[DATA IN THIS EXERCISE]

....

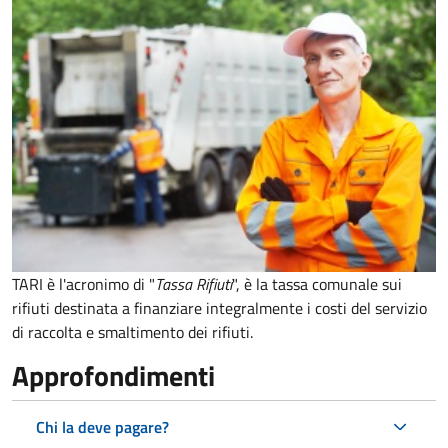
TARI è l'acronimo di "
Tassa Rifiuti
", è la tassa comunale sui
rifiuti destinata a finanziare integralmente i costi del servizio
di raccolta e smaltimento dei rifiuti.
Approfondimenti
Chi la deve pagare?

....

[WORK INSTRUCTIONS]
Repeat all the records above exactly, leaving out any pictures.

[ANSWER SPACE]
TARI è l'acronimo di "
Tassa Rifiuti
", è la tassa comunale sui
rifiuti destinata a finanziare integralmente i costi del servizio
di raccolta e smaltimento dei rifiuti.
Approfondimenti
Chi la deve pagare?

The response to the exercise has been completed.